● **Problem description**
The answer must be a single number, namely how many lines in the entries below contain the string "Trouver".

- - -

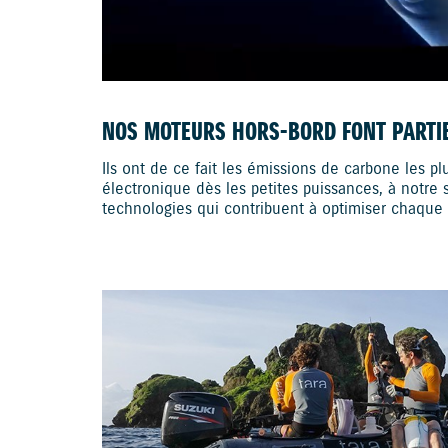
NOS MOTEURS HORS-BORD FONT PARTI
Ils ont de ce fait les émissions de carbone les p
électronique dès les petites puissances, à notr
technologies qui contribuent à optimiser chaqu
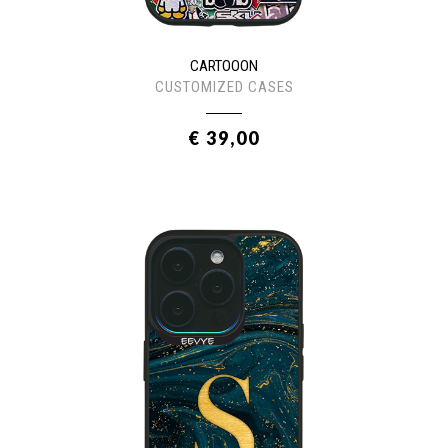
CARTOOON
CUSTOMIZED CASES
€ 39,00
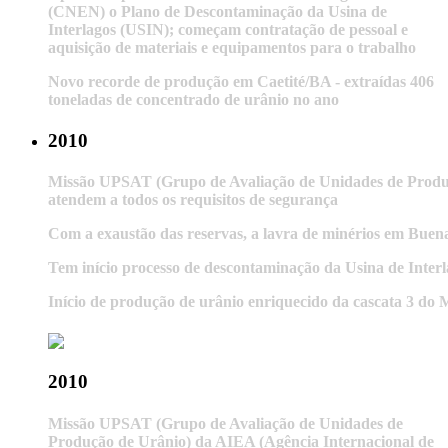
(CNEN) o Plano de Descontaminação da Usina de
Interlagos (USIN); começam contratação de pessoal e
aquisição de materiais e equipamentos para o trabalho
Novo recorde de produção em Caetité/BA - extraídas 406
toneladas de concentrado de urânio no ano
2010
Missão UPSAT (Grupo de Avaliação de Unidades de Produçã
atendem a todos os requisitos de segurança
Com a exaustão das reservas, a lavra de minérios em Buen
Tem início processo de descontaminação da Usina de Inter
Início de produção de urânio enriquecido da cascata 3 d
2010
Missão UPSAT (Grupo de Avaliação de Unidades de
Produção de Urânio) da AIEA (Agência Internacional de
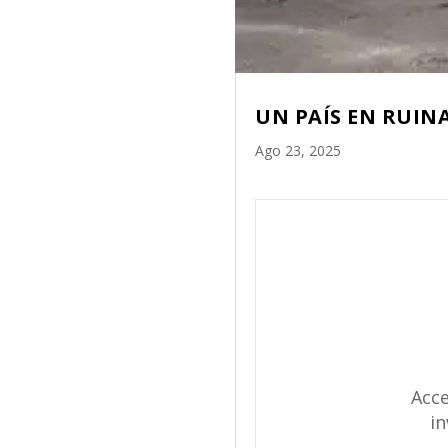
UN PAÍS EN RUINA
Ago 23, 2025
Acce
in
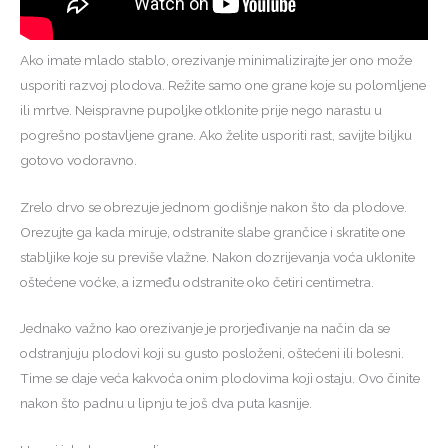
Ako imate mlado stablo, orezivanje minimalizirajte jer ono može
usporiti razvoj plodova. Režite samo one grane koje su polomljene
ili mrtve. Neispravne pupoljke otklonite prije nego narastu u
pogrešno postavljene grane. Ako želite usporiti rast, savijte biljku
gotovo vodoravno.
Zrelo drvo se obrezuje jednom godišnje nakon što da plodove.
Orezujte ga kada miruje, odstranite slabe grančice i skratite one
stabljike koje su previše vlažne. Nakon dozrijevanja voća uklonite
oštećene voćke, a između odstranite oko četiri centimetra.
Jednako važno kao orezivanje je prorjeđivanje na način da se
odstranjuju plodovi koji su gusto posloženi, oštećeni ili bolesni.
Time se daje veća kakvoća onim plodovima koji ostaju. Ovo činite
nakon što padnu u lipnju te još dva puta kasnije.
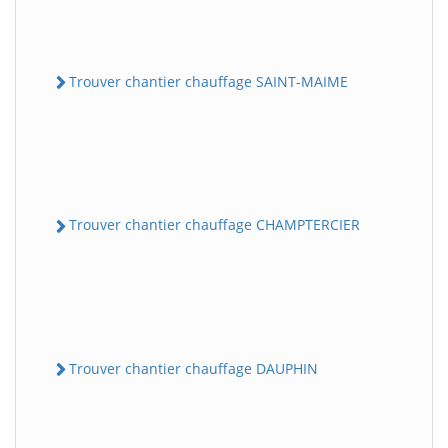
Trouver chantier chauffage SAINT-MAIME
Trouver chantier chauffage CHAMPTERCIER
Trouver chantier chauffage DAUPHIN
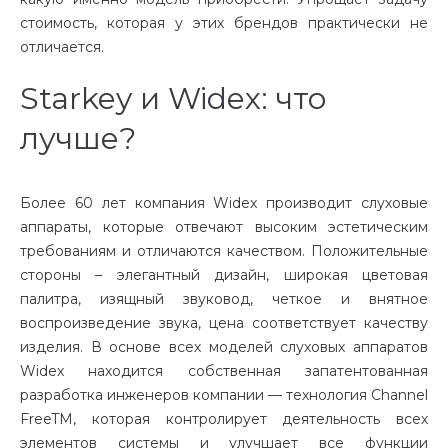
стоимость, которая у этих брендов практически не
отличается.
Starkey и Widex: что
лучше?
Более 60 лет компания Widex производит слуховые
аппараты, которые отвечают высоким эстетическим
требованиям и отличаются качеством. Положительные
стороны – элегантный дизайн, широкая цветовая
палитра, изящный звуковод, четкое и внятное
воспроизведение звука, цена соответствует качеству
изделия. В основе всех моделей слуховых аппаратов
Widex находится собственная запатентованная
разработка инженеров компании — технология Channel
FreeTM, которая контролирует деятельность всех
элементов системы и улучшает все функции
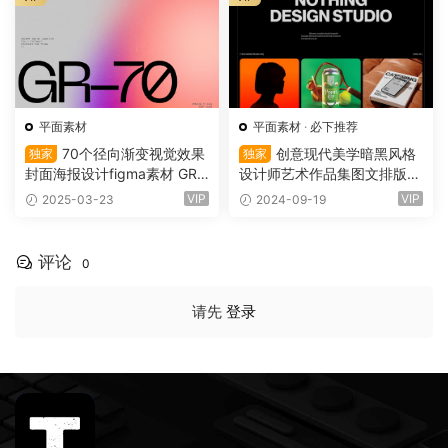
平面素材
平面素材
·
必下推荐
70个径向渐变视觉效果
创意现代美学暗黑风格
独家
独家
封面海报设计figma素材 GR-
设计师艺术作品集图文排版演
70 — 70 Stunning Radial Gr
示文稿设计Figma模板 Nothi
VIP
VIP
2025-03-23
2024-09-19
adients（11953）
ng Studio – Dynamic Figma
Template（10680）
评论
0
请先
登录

- - -

● **Exercise answer**
3